Required action –
Output all the data exactly.

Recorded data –
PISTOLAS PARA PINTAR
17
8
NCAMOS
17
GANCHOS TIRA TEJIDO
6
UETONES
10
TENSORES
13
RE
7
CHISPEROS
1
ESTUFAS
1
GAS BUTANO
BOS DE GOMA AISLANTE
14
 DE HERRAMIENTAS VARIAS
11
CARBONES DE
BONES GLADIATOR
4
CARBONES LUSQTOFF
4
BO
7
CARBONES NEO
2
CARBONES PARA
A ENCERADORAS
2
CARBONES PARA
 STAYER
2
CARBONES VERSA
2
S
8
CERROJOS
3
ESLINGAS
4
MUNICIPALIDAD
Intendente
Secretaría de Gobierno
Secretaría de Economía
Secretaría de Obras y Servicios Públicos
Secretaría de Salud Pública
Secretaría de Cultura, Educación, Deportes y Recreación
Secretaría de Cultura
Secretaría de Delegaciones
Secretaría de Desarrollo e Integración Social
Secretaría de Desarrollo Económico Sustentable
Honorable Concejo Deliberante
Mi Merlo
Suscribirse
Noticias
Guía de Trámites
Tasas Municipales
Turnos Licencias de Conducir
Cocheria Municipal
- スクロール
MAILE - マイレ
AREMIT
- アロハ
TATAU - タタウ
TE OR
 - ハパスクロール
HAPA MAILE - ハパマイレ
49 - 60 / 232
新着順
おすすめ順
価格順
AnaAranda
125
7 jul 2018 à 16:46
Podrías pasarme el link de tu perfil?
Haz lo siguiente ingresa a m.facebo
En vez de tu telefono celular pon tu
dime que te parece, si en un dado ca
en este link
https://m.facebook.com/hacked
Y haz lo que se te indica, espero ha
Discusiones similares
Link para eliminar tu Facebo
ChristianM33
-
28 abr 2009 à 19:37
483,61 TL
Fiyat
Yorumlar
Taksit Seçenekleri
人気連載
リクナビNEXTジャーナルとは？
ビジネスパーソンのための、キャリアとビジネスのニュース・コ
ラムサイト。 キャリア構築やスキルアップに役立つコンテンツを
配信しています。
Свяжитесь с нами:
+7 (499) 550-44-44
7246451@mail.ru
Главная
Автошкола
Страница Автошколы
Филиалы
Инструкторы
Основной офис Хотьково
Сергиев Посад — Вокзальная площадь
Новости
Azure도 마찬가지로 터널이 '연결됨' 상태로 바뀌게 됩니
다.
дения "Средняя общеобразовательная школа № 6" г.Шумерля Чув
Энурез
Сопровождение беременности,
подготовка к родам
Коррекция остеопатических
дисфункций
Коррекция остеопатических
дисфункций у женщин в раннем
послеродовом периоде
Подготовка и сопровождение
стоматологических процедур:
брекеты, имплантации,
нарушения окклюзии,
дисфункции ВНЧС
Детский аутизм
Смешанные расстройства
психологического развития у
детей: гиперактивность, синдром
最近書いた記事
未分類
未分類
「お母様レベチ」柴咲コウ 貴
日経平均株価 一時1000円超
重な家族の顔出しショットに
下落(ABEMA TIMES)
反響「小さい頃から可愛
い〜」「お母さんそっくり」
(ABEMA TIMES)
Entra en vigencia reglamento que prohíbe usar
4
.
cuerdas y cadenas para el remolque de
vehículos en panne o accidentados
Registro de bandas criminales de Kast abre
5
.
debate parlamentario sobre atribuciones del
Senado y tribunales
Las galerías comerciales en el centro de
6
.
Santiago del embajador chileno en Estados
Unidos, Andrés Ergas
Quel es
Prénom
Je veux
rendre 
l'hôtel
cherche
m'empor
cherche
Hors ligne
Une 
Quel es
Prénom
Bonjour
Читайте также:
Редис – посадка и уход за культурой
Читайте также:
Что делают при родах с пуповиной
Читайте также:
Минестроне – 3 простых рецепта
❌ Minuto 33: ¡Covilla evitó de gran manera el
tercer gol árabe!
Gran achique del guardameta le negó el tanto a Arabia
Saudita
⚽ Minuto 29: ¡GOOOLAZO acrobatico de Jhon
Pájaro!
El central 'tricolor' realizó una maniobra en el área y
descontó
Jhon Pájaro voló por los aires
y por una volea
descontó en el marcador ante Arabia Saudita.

Answer section –
PISTOLAS PARA PINTAR
17
8
NCAMOS
17
GANCHOS TIRA TEJIDO
6
UETONES
10
TENSORES
13
RE
7
CHISPEROS
1
ESTUFAS
1
GAS BUTANO
BOS DE GOMA AISLANTE
14
 DE HERRAMIENTAS VARIAS
11
CARBONES DE
BONES GLADIATOR
4
CARBONES LUSQTOFF
4
BO
7
CARBONES NEO
2
CARBONES PARA
A ENCERADORAS
2
CARBONES PARA
 STAYER
2
CARBONES VERSA
2
S
8
CERROJOS
3
ESLINGAS
4
MUNICIPALIDAD
Intendente
Secretaría de Gobierno
Secretaría de Economía
Secretaría de Obras y Servicios Públicos
Secretaría de Salud Pública
Secretaría de Cultura, Educación, Deportes y Recreación
Secretaría de Cultura
Secretaría de Delegaciones
Secretaría de Desarrollo e Integración Social
Secretaría de Desarrollo Económico Sustentable
Honorable Concejo Deliberante
Mi Merlo
Suscribirse
Noticias
Guía de Trámites
Tasas Municipales
Turnos Licencias de Conducir
Cocheria Municipal
- スクロール
MAILE - マイレ
AREMIT
- アロハ
TATAU - タタウ
TE OR
 - ハパスクロール
HAPA MAILE - ハパマイレ
49 - 60 / 232
新着順
おすすめ順
価格順
AnaAranda
125
7 jul 2018 à 16:46
Podrías pasarme el link de tu perfil?
Haz lo siguiente ingresa a m.facebo
En vez de tu telefono celular pon tu
dime que te parece, si en un dado ca
en este link
https://m.facebook.com/hacked
Y haz lo que se te indica, espero ha
Discusiones similares
Link para eliminar tu Facebo
ChristianM33
-
28 abr 2009 à 19:37
483,61 TL
Fiyat
Yorumlar
Taksit Seçenekleri
人気連載
リクナビNEXTジャーナルとは？
ビジネスパーソンのための、キャリアとビジネスのニュース・コ
ラムサイト。 キャリア構築やスキルアップに役立つコンテンツを
配信しています。
Свяжитесь с нами:
+7 (499) 550-44-44
7246451@mail.ru
Главная
Автошкола
Страница Автошколы
Филиалы
Инструкторы
Основной офис Хотьково
Сергиев Посад — Вокзальная площадь
Новости
Azure도 마찬가지로 터널이 '연결됨' 상태로 바뀌게 됩니
다.
дения "Средняя общеобразовательная школа № 6" г.Шумерля Чув
Энурез
Сопровождение беременности,
подготовка к родам
Коррекция остеопатических
дисфункций
Коррекция остеопатических
дисфункций у женщин в раннем
послеродовом периоде
Подготовка и сопровождение
стоматологических процедур:
брекеты, имплантации,
нарушения окклюзии,
дисфункции ВНЧС
Детский аутизм
Смешанные расстройства
психологического развития у
детей: гиперактивность, синдром
最近書いた記事
未分類
未分類
「お母様レベチ」柴咲コウ 貴
日経平均株価 一時1000円超
重な家族の顔出しショットに
下落(ABEMA TIMES)
反響「小さい頃から可愛
い〜」「お母さんそっくり」
(ABEMA TIMES)
Entra en vigencia reglamento que prohíbe usar
4
.
cuerdas y cadenas para el remolque de
vehículos en panne o accidentados
Registro de bandas criminales de Kast abre
5
.
debate parlamentario sobre atribuciones del
Senado y tribunales
Las galerías comerciales en el centro de
6
.
Santiago del embajador chileno en Estados
Unidos, Andrés Ergas
Quel es
Prénom
Je veux
rendre 
l'hôtel
cherche
m'empor
cherche
Hors ligne
Une 
Quel es
Prénom
Bonjour
Читайте также:
Редис – посадка и уход за культурой
Читайте также:
Что делают при родах с пуповиной
Читайте также:
Минестроне – 3 простых рецепта
❌ Minuto 33: ¡Covilla evitó de gran manera el
tercer gol árabe!
Gran achique del guardameta le negó el tanto a Arabia
Saudita
⚽ Minuto 29: ¡GOOOLAZO acrobatico de Jhon
Pájaro!
El central 'tricolor' realizó una maniobra en el área y
descontó
Jhon Pájaro voló por los aires
y por una volea
descontó en el marcador ante Arabia Saudita.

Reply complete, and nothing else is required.